What the task asks
In the entries that follow, find the word "matters" and report each line it is on.
Start of Data
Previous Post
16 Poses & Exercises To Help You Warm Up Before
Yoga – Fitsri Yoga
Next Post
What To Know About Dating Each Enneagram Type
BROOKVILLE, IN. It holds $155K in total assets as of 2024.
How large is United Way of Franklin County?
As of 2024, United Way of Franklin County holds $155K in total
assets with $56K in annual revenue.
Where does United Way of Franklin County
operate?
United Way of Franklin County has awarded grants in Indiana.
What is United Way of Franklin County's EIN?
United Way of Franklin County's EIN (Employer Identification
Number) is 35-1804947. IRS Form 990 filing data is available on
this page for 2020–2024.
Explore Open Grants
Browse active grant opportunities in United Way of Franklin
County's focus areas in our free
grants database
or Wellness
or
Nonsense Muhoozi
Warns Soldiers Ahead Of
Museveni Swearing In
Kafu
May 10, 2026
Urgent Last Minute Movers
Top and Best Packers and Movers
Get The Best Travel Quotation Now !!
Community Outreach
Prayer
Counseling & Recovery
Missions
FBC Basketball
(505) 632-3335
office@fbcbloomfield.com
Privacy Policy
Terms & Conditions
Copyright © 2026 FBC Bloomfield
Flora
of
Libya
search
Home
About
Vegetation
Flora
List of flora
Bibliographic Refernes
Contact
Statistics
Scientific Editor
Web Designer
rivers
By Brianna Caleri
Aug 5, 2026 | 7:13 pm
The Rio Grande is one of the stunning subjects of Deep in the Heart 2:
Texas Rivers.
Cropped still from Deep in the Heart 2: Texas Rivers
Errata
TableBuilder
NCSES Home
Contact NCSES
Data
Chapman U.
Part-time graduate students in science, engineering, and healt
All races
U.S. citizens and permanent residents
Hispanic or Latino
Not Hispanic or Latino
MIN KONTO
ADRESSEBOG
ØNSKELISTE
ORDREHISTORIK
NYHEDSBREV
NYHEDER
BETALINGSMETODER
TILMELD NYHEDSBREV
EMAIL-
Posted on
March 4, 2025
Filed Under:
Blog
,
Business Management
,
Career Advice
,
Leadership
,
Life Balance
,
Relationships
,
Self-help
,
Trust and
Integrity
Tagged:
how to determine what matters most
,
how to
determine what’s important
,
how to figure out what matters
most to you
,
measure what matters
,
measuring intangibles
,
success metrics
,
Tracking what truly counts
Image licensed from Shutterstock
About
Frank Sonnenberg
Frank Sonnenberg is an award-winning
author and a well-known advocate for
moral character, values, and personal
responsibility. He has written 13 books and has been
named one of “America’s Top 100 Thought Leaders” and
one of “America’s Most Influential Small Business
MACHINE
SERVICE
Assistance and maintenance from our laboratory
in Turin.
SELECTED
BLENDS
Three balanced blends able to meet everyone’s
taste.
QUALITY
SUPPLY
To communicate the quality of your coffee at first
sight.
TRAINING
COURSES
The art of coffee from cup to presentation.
End of Data
Reply
how to determine what matters most
how to figure out what matters
measure what matters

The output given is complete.